En cuanto a la violencia delincuencial y el crimen organizado, el gobierno mantiene una estrategia de militarización de la seguridad pública que no ha sido eficaz y que, por el contrario, ha acarreado violaciones de derechos humanos por parte de las fuerzas armadas, como los casos de tortura documentados por organizaciones nacionales e internacionales o el involucramiento de policías en la masacre de migrantes en Camargo, Tamaulipas. Si bien el incremento o persistencia de éstas y otras formas de violencia extrema no pueden correlacionarse directamente con la pandemia y el confinamiento (a diferencia de la violencia doméstica), o por lo menos no hay todavía estudios suficientes en este sentido; sí puede plantearse que los constantes enfrentamientos entre grupos criminales en Guanajuato, Michoacán, Jalisco, por ejemplo, aun bajo supuestas limitaciones a la movilidad por la emergencia sanitaria, indican una ausencia o incapacidad de las fuerzas del Estado o una ausencia del propio Estado. La persistencia de “nuevas” y “viejas” formas de violencia se debe sin duda a una multiplicidad de factores, como la presencia del crimen organizado o la prevalencia delincuencial en vastas zonas del país, la falta de capacitación de policías, o la inadecuada actuación de las fuerzas armadas a cargo de la seguridad pública, pero se debe también a la impunidad, cuyo altísimo grado sitúa a México en el décimo lugar del Índice Global de Impunidad (UDLAP, 2020), cuarto en este continente.

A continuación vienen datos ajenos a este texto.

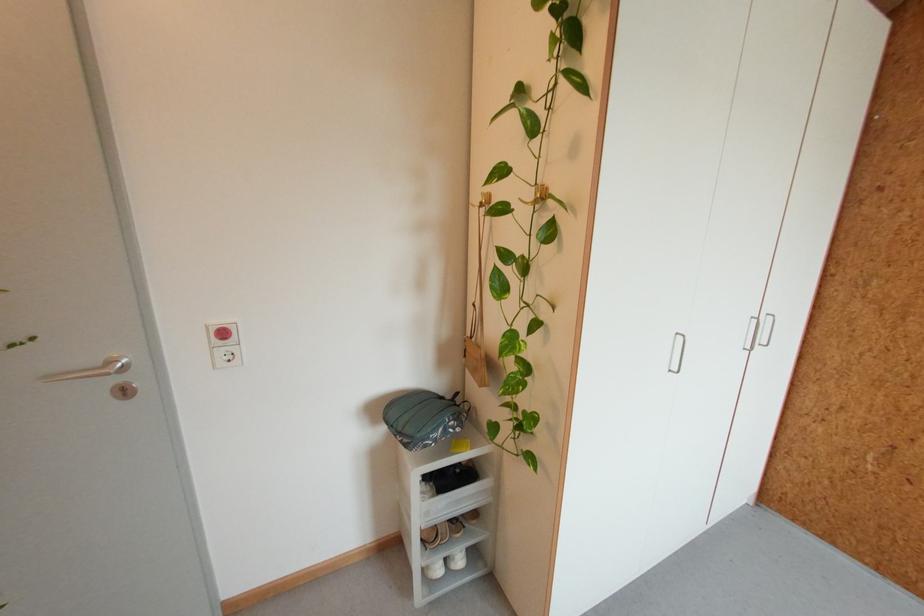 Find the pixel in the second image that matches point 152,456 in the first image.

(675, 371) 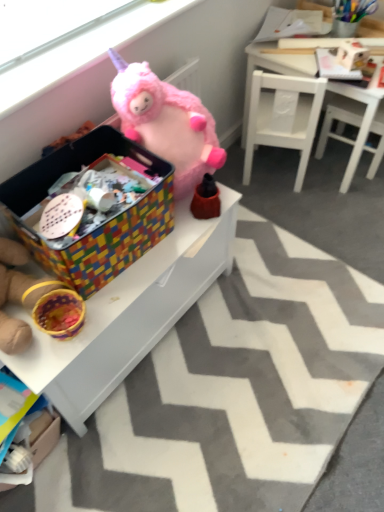 Question: From the image's perspective, relative to white wooden table at upper right, the 2th table ordered from the bottom, is cardboard box at lower left above or below?

Choices:
 (A) above
 (B) below

Answer: (B)

Question: Is cardboard box at lower left bigger or smaller than white wooden table at upper right, the 2th table ordered from the bottom?

Choices:
 (A) big
 (B) small

Answer: (B)

Question: Which is farther from the multicolored woven storage box at center?

Choices:
 (A) white matte chair at upper right
 (B) brown matte toy at center, the 2th toy when ordered from top to bottom
 (C) cardboard box at lower left
 (D) pink plush unicorn at upper center
 (E) fuzzy pink stuffed animal at upper center, the 3th toy positioned from the bottom

Answer: (A)

Question: Which object is positioned closest to the white painted wood table at center, the second table from the right?

Choices:
 (A) pink plush unicorn at upper center
 (B) white wooden table at upper right, the 2th table ordered from the bottom
 (C) multicolored woven basket at left, which is the third toy in top-to-bottom order
 (D) cardboard box at lower left
 (E) multicolored woven storage box at center

Answer: (E) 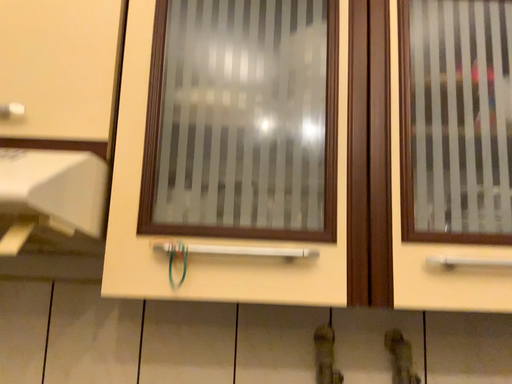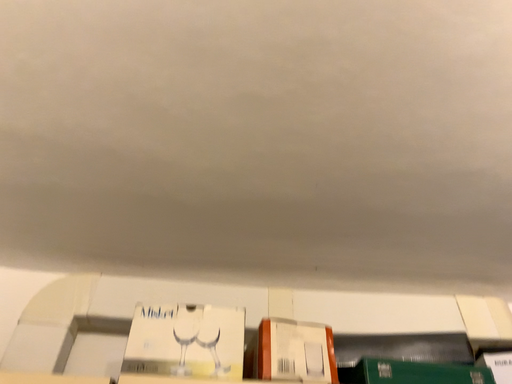 Question: How did the camera likely rotate when shooting the video?

Choices:
 (A) rotated downward
 (B) rotated upward

Answer: (B) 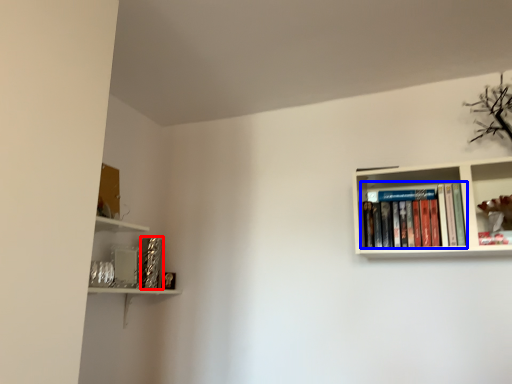 Question: Among these objects, which one is nearest to the camera, paperback book (highlighted by a red box) or book (highlighted by a blue box)?

Choices:
 (A) paperback book
 (B) book

Answer: (B) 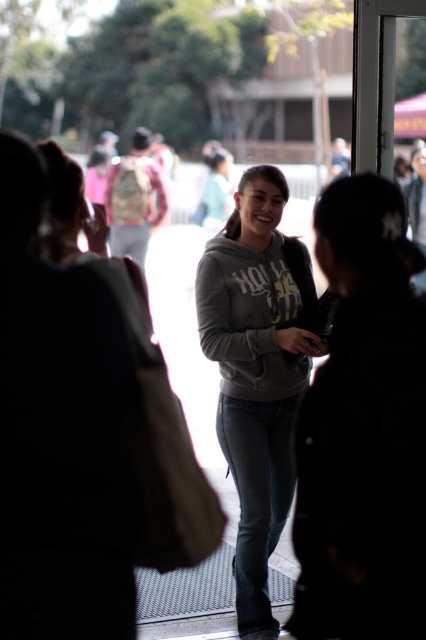 You are a tailor measuring the distance between two garments displayed on a mannequin. The garments are the gray matte hoodie at center and the gray fleece sweatshirt at center. The mannequin is placed in a store window. If the store requires at least 4 inches of space between displayed items for safety, is the current distance sufficient?

The distance between the gray matte hoodie at center and the gray fleece sweatshirt at center is 3.20 inches. Since 3.20 inches is less than the required 4 inches, the current distance is insufficient to meet the store safety requirement.

You are a fashion designer analyzing the clothing items in the scene. Which clothing item, the gray matte hoodie at center or the gray fleece sweatshirt at center, has a taller silhouette?

The gray matte hoodie at center is taller than the gray fleece sweatshirt at center.

You are a photographer trying to capture a clear image of both the gray matte hoodie at center and the gray fleece sweatshirt at center. Based on their positions, which one is closer to the camera?

The gray matte hoodie at center is closer to the camera because it is in front of the gray fleece sweatshirt at center.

En el contexto de la pandemia, la movilización social contra las violencias y contra la negligencia institucional ha sido más difícil y menos visible en el ámbito público, aunque subsista en medios y redes, con organizaciones como las aquí mencionadas, o “Nosotras Tenemos Otros Datos”, constituida para contrarrestar la desinformación oficial sobre las violencias machistas y exigir la elaboración de políticas públicas que las enfrenten y contrarresten la sobrecarga de trabajo de cuidado y la crisis económica, que agudizan otras muchas desigualdades de género.
Aunque aún no podemos evaluar en toda su dimensión el impacto de la doble pandemia del Covid-19 y de las violencias (extrema, delincuencial, machista), es evidente que se requieren políticas públicas efectivas para reparar el daño social, personal, económico y psicológico de ambas. La pandemia del Covid-19 nos ha rodeado de muerte y enfermedad, nos haya dañado directa o indirectamente. La pandemia de la violencia, opacada por la emergencia sanitaria y los sesgos del discurso público, también arrastra una cauda de luto y dolor.
Además de una política integral con perspectiva de género, pendiente desde hace años, urge un giro en la política de seguridad que dé prioridad a un enfoque de seguridad humana, que revierta la militarización creciente y que disminuya la impunidad que favorece la reproducción del crimen. Se necesita además una estrategia de salud pública a corto y mediano plazo que contrarreste los efectos corrosivos de todas las violencias y de la enfermedad. La crisis económica también representa un enorme reto para la sociedad que exige medidas de apoyo a las familias e impulso a la economía, hasta ahora inexistentes. Sin cambios significativos, los retos que ya enfrenta la sociedad serán aún más pesados.